◆ What you have to do ◆
Starting with the line containing "[Lista sukulaisista, joilla" and going on through the line containing "[Show more] (384, 392)", return the lines of the data below exactly, and only those.

(Saved data entries)
=== Begin Enclosure ===

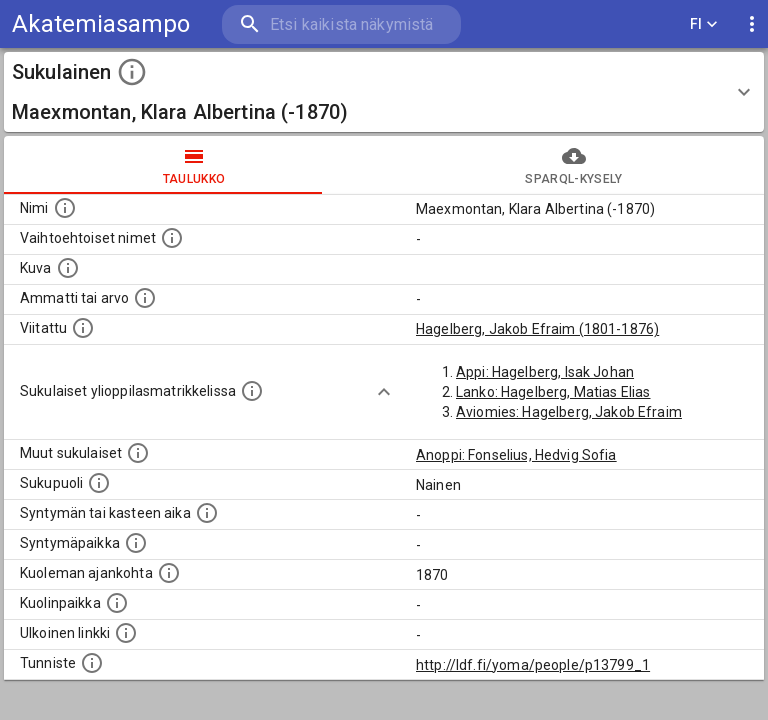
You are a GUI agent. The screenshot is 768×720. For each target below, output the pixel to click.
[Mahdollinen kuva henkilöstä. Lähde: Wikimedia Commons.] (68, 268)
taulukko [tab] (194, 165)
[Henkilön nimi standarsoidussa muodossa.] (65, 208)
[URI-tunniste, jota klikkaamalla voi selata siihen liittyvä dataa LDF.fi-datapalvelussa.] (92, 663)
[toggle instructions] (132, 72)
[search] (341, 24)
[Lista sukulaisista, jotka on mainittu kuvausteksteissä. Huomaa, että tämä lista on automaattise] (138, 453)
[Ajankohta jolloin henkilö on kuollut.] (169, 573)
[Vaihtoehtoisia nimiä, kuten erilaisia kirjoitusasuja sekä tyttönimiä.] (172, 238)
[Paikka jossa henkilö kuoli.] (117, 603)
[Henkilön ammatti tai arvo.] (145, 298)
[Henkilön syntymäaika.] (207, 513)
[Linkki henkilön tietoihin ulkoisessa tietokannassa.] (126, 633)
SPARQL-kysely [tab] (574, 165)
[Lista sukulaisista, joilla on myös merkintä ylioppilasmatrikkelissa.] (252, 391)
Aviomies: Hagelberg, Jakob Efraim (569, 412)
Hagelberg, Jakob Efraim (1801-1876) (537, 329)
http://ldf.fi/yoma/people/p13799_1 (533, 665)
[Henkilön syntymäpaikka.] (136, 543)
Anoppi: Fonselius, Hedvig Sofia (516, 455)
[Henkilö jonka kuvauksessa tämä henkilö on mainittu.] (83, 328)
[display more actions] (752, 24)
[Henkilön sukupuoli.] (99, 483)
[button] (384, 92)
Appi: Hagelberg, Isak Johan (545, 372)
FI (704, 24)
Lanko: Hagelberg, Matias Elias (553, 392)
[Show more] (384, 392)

=== End Enclosure ===
=== Begin Enclosure ===

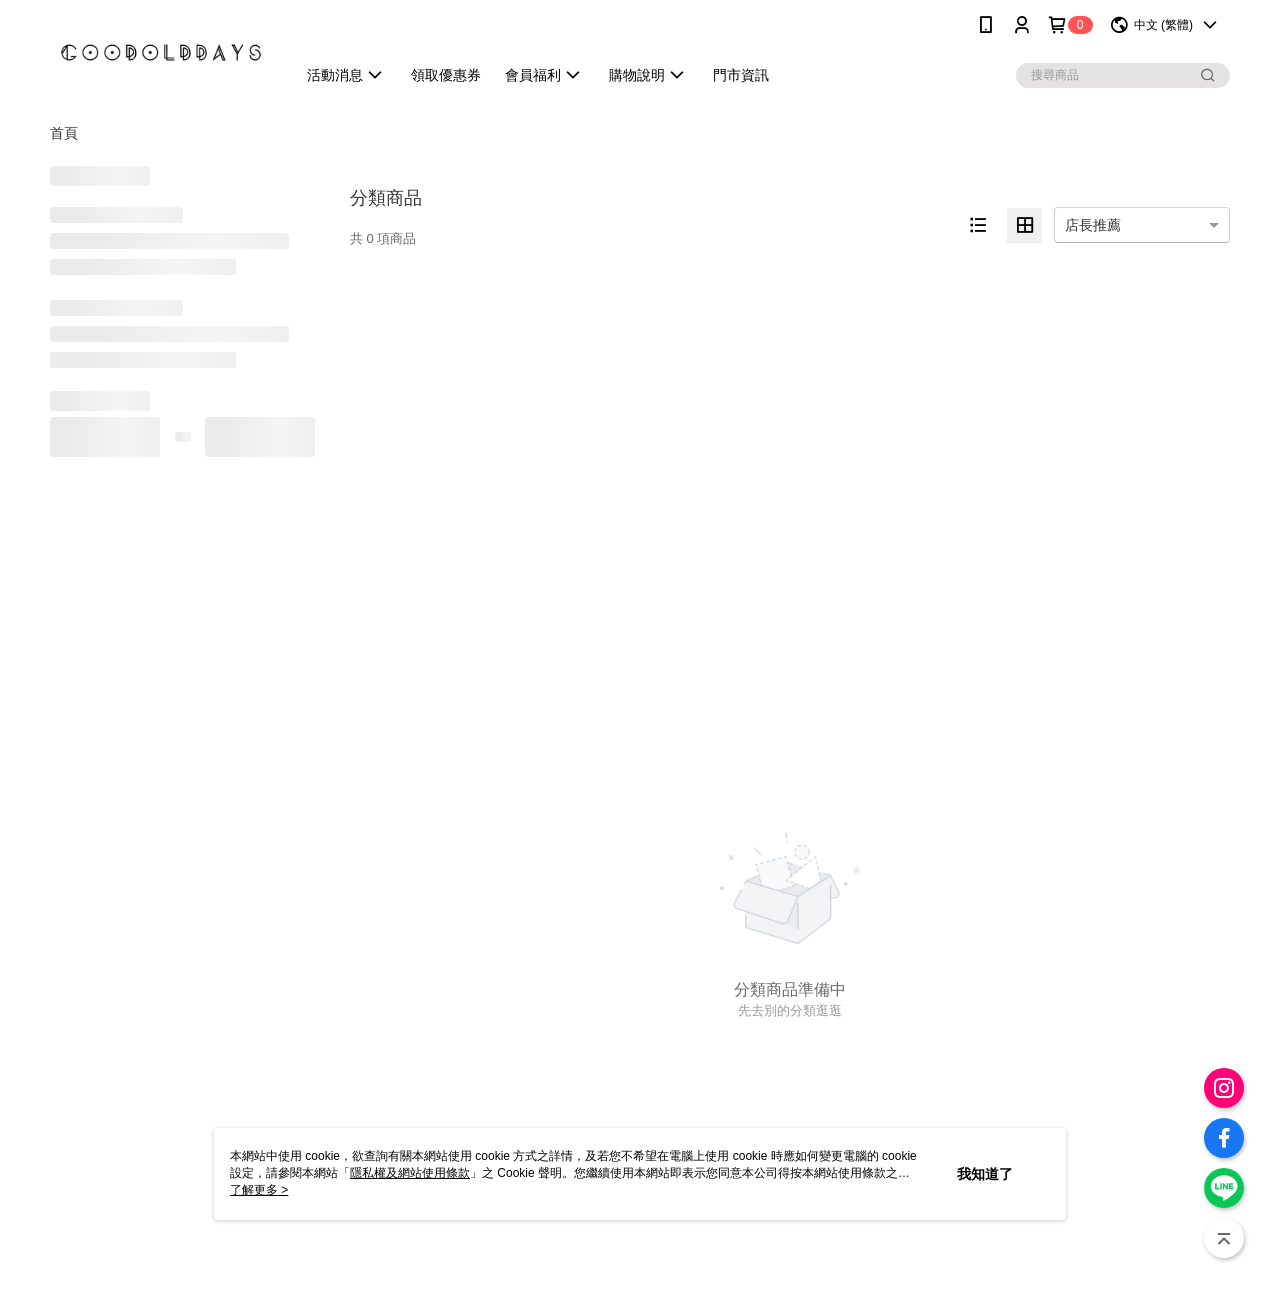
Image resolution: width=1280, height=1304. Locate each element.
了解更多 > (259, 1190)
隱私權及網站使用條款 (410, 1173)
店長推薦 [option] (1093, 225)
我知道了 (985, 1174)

=== End Enclosure ===

◆ Expected output ◆
[Lista sukulaisista, joilla on myös merkintä ylioppilasmatrikkelissa.] (252, 391)
Aviomies: Hagelberg, Jakob Efraim (569, 412)
Hagelberg, Jakob Efraim (1801-1876) (537, 329)
http://ldf.fi/yoma/people/p13799_1 (533, 665)
[Henkilön syntymäpaikka.] (136, 543)
Anoppi: Fonselius, Hedvig Sofia (516, 455)
[Henkilö jonka kuvauksessa tämä henkilö on mainittu.] (83, 328)
[display more actions] (752, 24)
[Henkilön sukupuoli.] (99, 483)
[button] (384, 92)
Appi: Hagelberg, Isak Johan (545, 372)
FI (704, 24)
Lanko: Hagelberg, Matias Elias (553, 392)
[Show more] (384, 392)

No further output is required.